In the 1960s, Connor-Mogotsi was a member of the Caribbean Artists Movement (CAM) and the Campaign Against Racial Discrimination (CARD).

==Cultural activism==
In the early 1970s, Pearl was managing Kenyan band, Matata. She got them work in the UK and Europe as well as a job as the opening at for Miles Davis. The group were eventually signed to President Records.

In 1971, three years after Edric Connor's death, she married Joe Mogotsi (1924–2011), leader of the South African singing group The Manhattan Brothers, and together they organised tours throughout the world for black South African artists. They also co-authored the book Mantindane – "He Who Survives": My Life with the Manhattan Brothers (2002).

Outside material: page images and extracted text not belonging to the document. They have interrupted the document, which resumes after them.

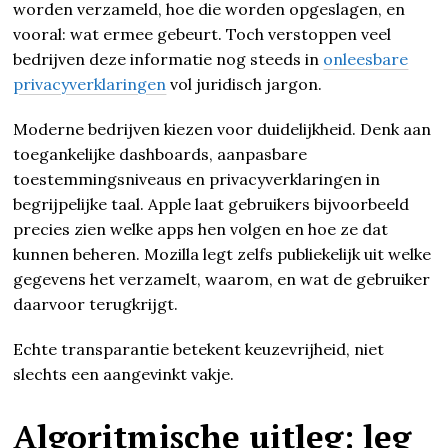
worden verzameld, hoe die worden opgeslagen, en
vooral: wat ermee gebeurt. Toch verstoppen veel
bedrijven deze informatie nog steeds in
onleesbare
privacyverklaringen
vol juridisch jargon.
Moderne bedrijven kiezen voor duidelijkheid. Denk aan
toegankelijke dashboards, aanpasbare
toestemmingsniveaus en privacyverklaringen in
begrijpelijke taal. Apple laat gebruikers bijvoorbeeld
precies zien welke apps hen volgen en hoe ze dat
kunnen beheren. Mozilla legt zelfs publiekelijk uit welke
gegevens het verzamelt, waarom, en wat de gebruiker
daarvoor terugkrijgt.
Echte transparantie betekent keuzevrijheid, niet
slechts een aangevinkt vakje.
Algoritmische uitleg: leg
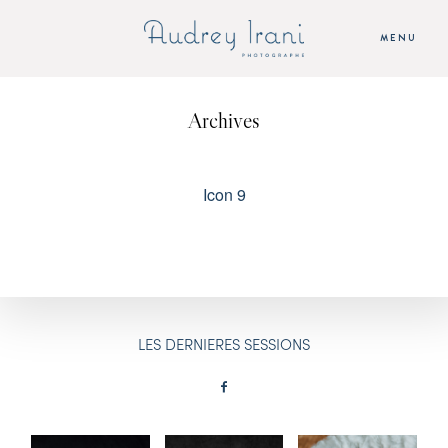
MENU
Archives
ACCUEIL
SEANCES
Icon 9
AUDREY
TARIFS
LES DERNIERES SESSIONS
CONTACT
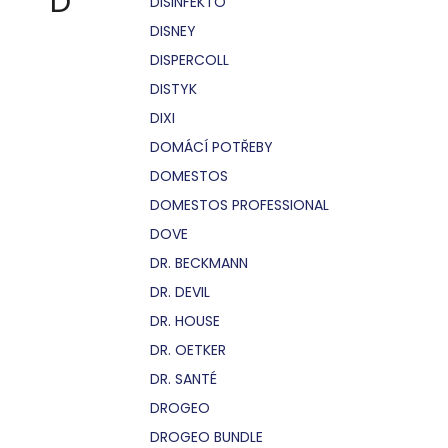
D
DISINFEKTO
DISNEY
DISPERCOLL
DISTYK
DIXI
DOMÁCÍ POTŘEBY
DOMESTOS
DOMESTOS PROFESSIONAL
DOVE
DR. BECKMANN
DR. DEVIL
DR. HOUSE
DR. OETKER
DR. SANTÉ
DROGEO
DROGEO BUNDLE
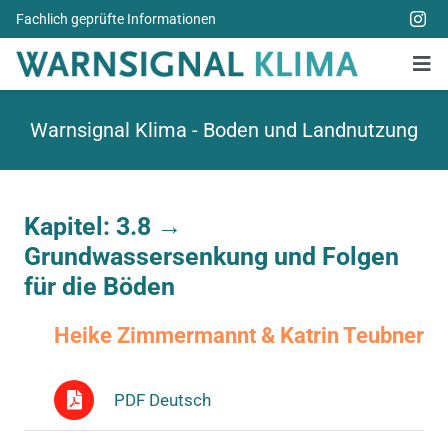
Zum
Fachlich geprüfte Informationen
Inhalt
springen
Tog
Nav
Alle Bücher
Warnsignal Klima - Boden und Landnutzung
Über uns
Spenden
Kapitel: 3.8 →
Grundwassersenkung und Folgen
Weitere Themen
für die Böden
Aktuelles
Heike Zimmermannt & Katrin Teubner
PDF Deutsch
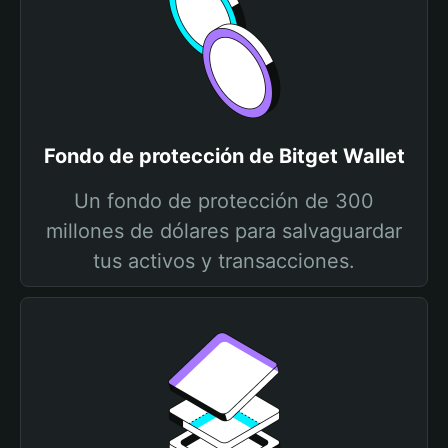
Fondo de protección de Bitget Wallet
Un fondo de protección de 300
millones de dólares para salvaguardar
tus activos y transacciones.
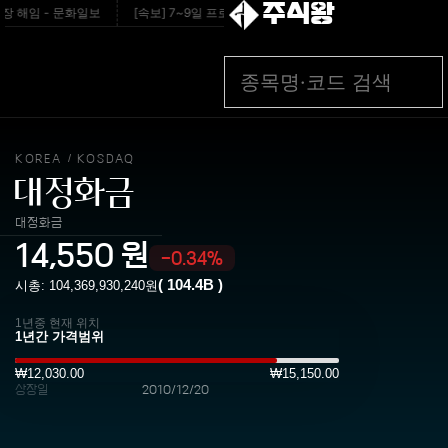
주식왕
 해임 - 문화일보
[속보] 7~9일 프로야구 3연전도 폭염 취소…11일 재개 - 중앙
KOREA
KOSDAQ
/
대정화금
대정화금
14,550
원
-0.34%
(
104.4B
)
시총:
104,369,930,240
원
1년중 현재 위치
₩12,030.00
₩15,150.00
상장일
2010/12/20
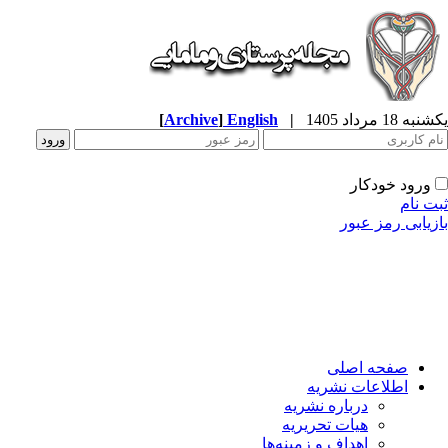
ه 18 مرداد 1405
|
English
]
Archive
[
ورود خودکار
ت نام
زیابی رمز عبور
صفحه اصلی
اطلاعات نشریه
درباره نشریه
هیات تحریریه
اهداف و زمینه‌ها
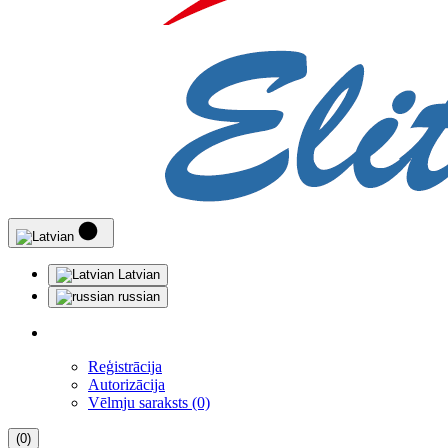
Latvian
russian
Reģistrācija
Autorizācija
Vēlmju saraksts (0)
(0)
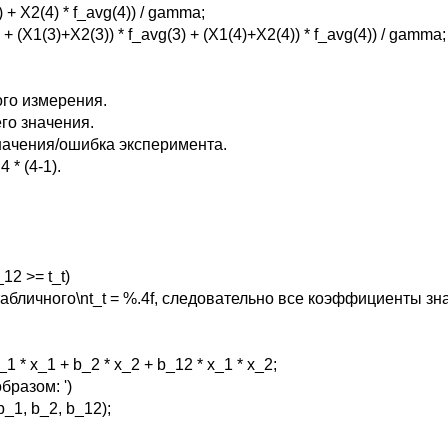
) + X2(4) * f_avg(4)) / gamma;
 + (X1(3)+X2(3)) * f_avg(3) + (X1(4)+X2(4)) * f_avg(4)) / gamma;
го измерения.
го значения.
начения/ошибка эксперимента.
 * (4-1).
_12 >= t_t)
абличного\nt_t = %.4f, следовательно все коэффициенты значи
* x_1 + b_2 * x_2 + b_12 * x_1 * x_2;
разом: ')
 b_1, b_2, b_12);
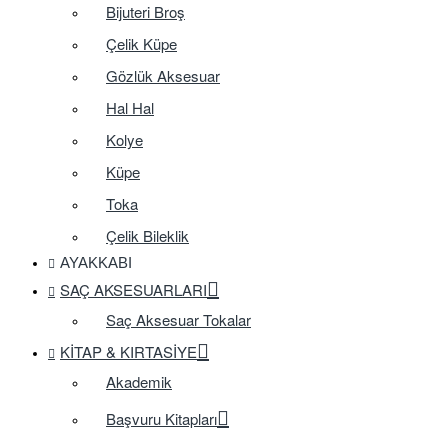
Bijuteri Broş
Çelik Küpe
Gözlük Aksesuar
Hal Hal
Kolye
Küpe
Toka
Çelik Bileklik
AYAKKABI
SAÇ AKSESUARLARI
Saç Aksesuar Tokalar
KITAP & KIRTASIYE
Akademik
Başvuru Kitapları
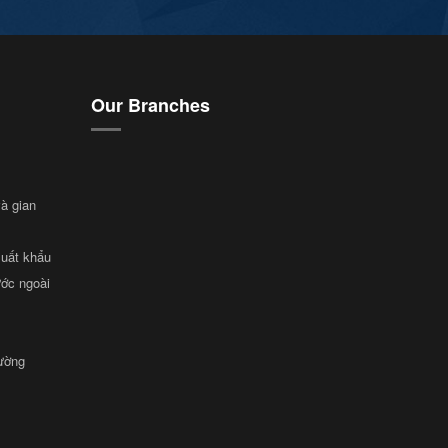
Our Branches
và gian
xuất khẩu
ước ngoài
rường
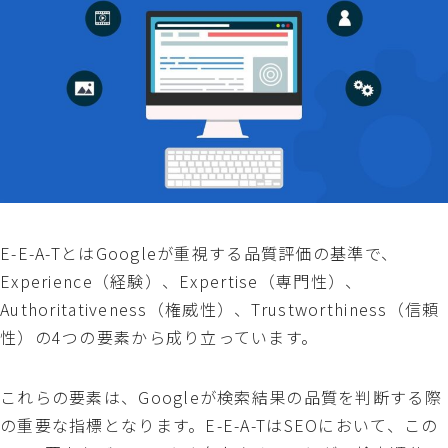
E-E-A-TとはGoogleが重視する品質評価の基準で、
Experience（経験）、Expertise（専門性）、
Authoritativeness（権威性）、Trustworthiness（信頼
性）の4つの要素から成り立っています。
これらの要素は、Googleが検索結果の品質を判断する際
の重要な指標となります。E-E-A-TはSEOにおいて、この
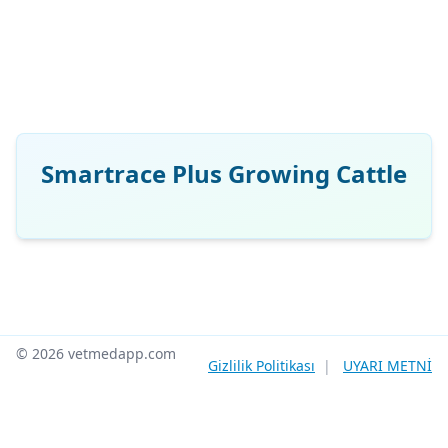
Smartrace Plus Growing Cattle
© 2026 vetmedapp.com
Gizlilik Politikası
|
UYARI METNİ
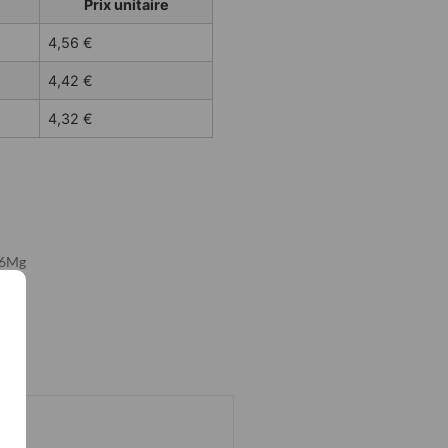
Prix unitaire
4,56
€
4,42
€
4,32
€
06Mg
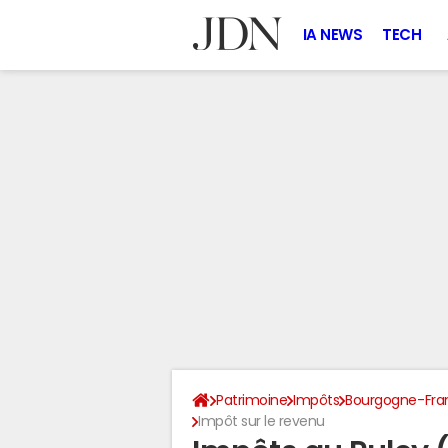
IA NEWS
TECH
Patrimoine
Impôts
Bourgogne-Fr
Impôt sur le revenu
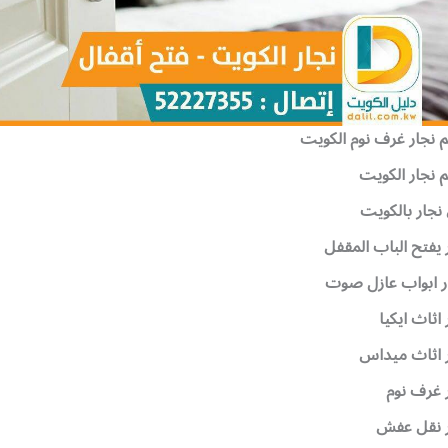
 نجار غرف نوم الكويت
 نجار الكويت
نجار بالكويت
 يفتح الباب المقفل
ر ابواب عازل صوت
 اثاث ايكيا
 اثاث ميداس
 غرف نوم
ر نقل عفش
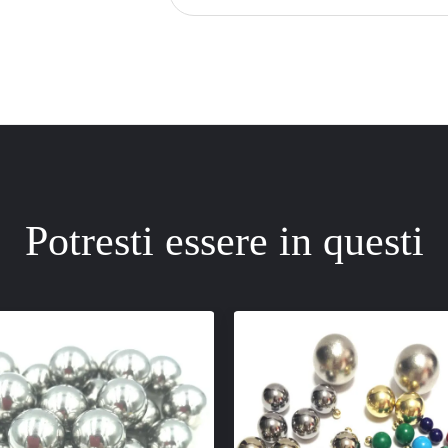
Potresti essere in questi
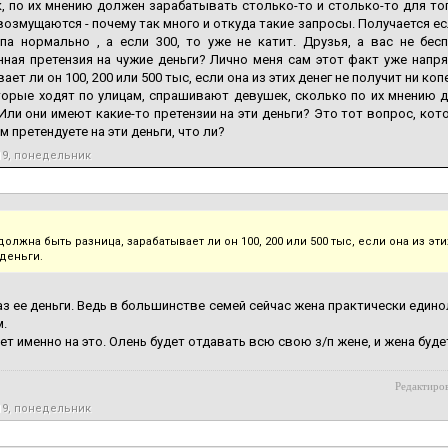
, по их мнению должен зарабатывать столько-то и столько-то для то
озмущаются - почему так много и откуда такие запросы. Получается есл
ипа нормально , а если 300, то уже не катит. Друзья, а вас не бе
ная претензия на чужие деньги? Лично меня сам этот факт уже напря
ет ли он 100, 200 или 500 тыс, если она из этих денег не получит ни копе
торые ходят по улицам, спрашивают девушек, сколько по их мнению 
Или они имеют какие-то претензии на эти деньги? Это тот вопрос, кот
м претендуете на эти деньги, что ли?
19, понедельник
должна быть разница, зарабатывает ли он 100, 200 или 500 тыс, если она из эт
 деньги.
аз ее деньги. Ведь в большинстве семей сейчас жена практически еди
.
ет именно на это. Олень будет отдавать всю свою з/п жене, и жена буде
Редактиров
19, понедельник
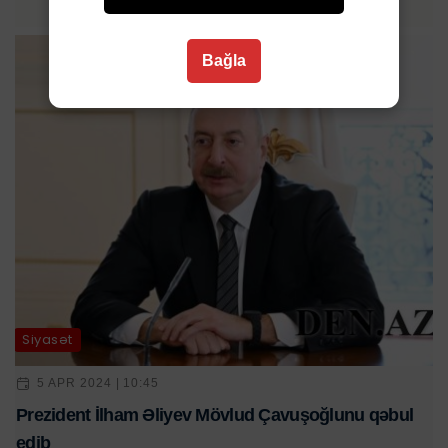
Bağla
Siyasət
5 APR 2024 | 10:45
Prezident İlham Əliyev Mövlud Çavuşoğlunu qəbul
edib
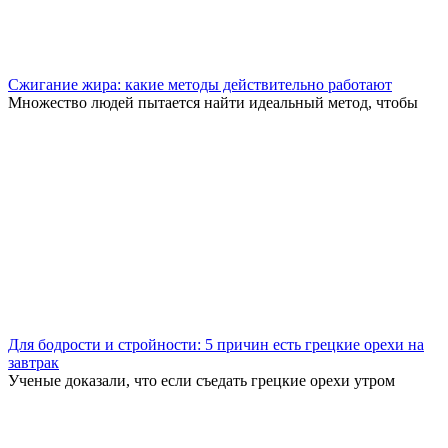
Сжигание жира: какие методы действительно работают
Множество людей пытается найти идеальный метод, чтобы
Для бодрости и стройности: 5 причин есть грецкие орехи на
завтрак
Ученые доказали, что если съедать грецкие орехи утром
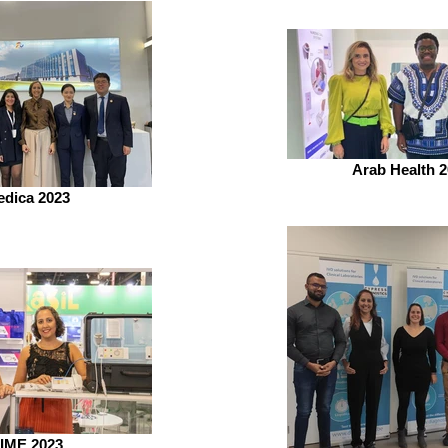
Arab Health 
dica 2023
IME 2023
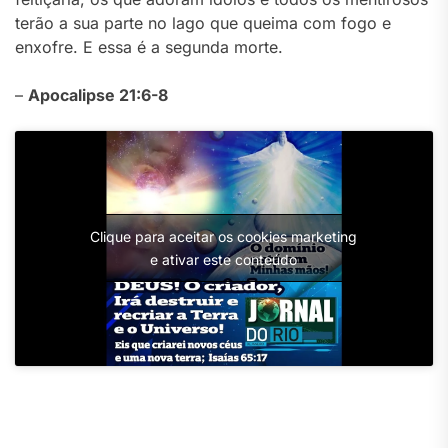
terão a sua parte no lago que queima com fogo e
enxofre. E essa é a segunda morte.
–
Apocalipse 21:6-8
Clique para aceitar os cookies marketing
e ativar este conteúdo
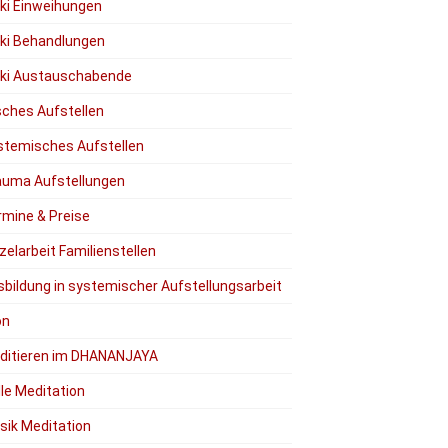
iki Einweihungen
iki Behandlungen
iki Austauschabende
ches Aufstellen
stemisches Aufstellen
auma Aufstellungen
rmine & Preise
zelarbeit Familienstellen
sbildung in systemischer Aufstellungsarbeit
on
ditieren im DHANANJAYA
lle Meditation
sik Meditation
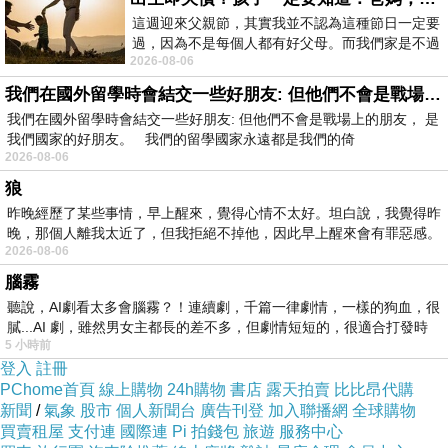
這週迎來父親節，其實我並不認為這種節日一定要
過，因為不是每個人都有好父母。而我們家是不過
2026-08-06
節的，平時也沒什麼儀式感，生活趨近冷
我們在國外留學時會結交一些好朋友: 但他們不會是戰場上的朋友
我們在國外留學時會結交一些好朋友: 但他們不會是戰場上的朋友， 是
我們國家的好朋友。 我們的留學國家永遠都是我們的倚
2026-08-06
狼
昨晚經歷了某些事情，早上醒來，覺得心情不太好。坦白說，我覺得昨
晚，那個人離我太近了，但我拒絕不掉他，因此早上醒來會有罪惡感。
2026-08-06
腦霧
聽說，AI劇看太多會腦霧？！連續劇，千篇一律劇情，一樣的狗血，很
膩...AI 劇，雖然男女主都長的差不多，但劇情短短的，很適合打發時
5 小時前
登入
註冊
PChome首頁
線上購物
24h購物
書店
露天拍賣
比比昂代購
新聞
/
氣象
股市
個人新聞台
廣告刊登
加入聯播網
全球購物
買賣租屋
支付連
國際連
Pi 拍錢包
旅遊
服務中心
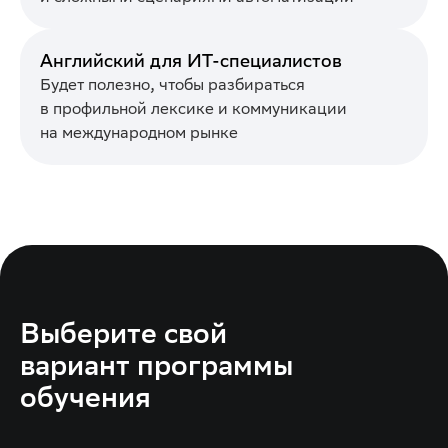
Английский для ИТ-специалистов
Будет полезно, чтобы разбираться
в профильной лексике и коммуникации
на международном рынке
Выберите свой
вариант программы
обучения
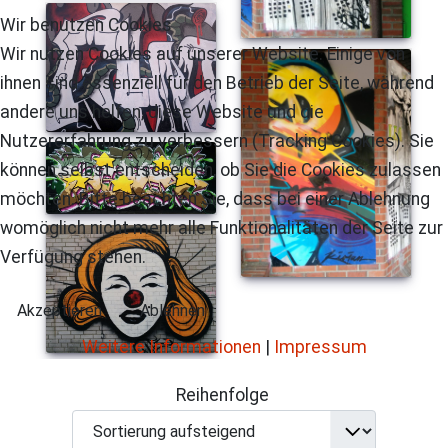
Wir benutzen Cookies
Wir nutzen Cookies auf unserer Website. Einige von
ihnen sind essenziell für den Betrieb der Seite, während
andere uns helfen, diese Website und die
Nutzererfahrung zu verbessern (Tracking Cookies). Sie
können selbst entscheiden, ob Sie die Cookies zulassen
möchten. Bitte beachten Sie, dass bei einer Ablehnung
womöglich nicht mehr alle Funktionalitäten der Seite zur
Verfügung stehen.
Akzeptieren
Ablehnen
Weitere Informationen
|
Impressum
Reihenfolge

In 1972, she was awarded Trinidad and Tobago's Hummingbird Silver Medal for "outstanding services to the immigrant community in the United Kingdom".

In 1992, she was an interviewee in the two-part BBC television documentary Black and White in Colour, directed by Isaac Julien, which examined the contribution of black and Asian people to British television history from the birth of television in 1936 to 1992. In 1995, Connor opened the 12th International Book Fair of Radical Black and Third World Books in London.

On 20 January 1997, she gave the first talk in the "Life Experience With Britain" series of talks and conversations at the George Padmore Institute in London.

==Death and legacy==
Connor Mogotsi died, aged 80, on 11 February 2005 in Johannesburg, South Africa, where she had gone with Mogotsi for the premiere of the film Sophiatown. Her funeral took place at St Martin's Church, Kensal Green, on 26 February.

The Edric and Pearl Connor Papers, 1941–1978, were donated to the Alma Jordan Library at the University of the West Indies, St Augustine, Trinidad & Tobago, and a collection of additional related items is housed in the Schomburg Center for Research in Black Culture.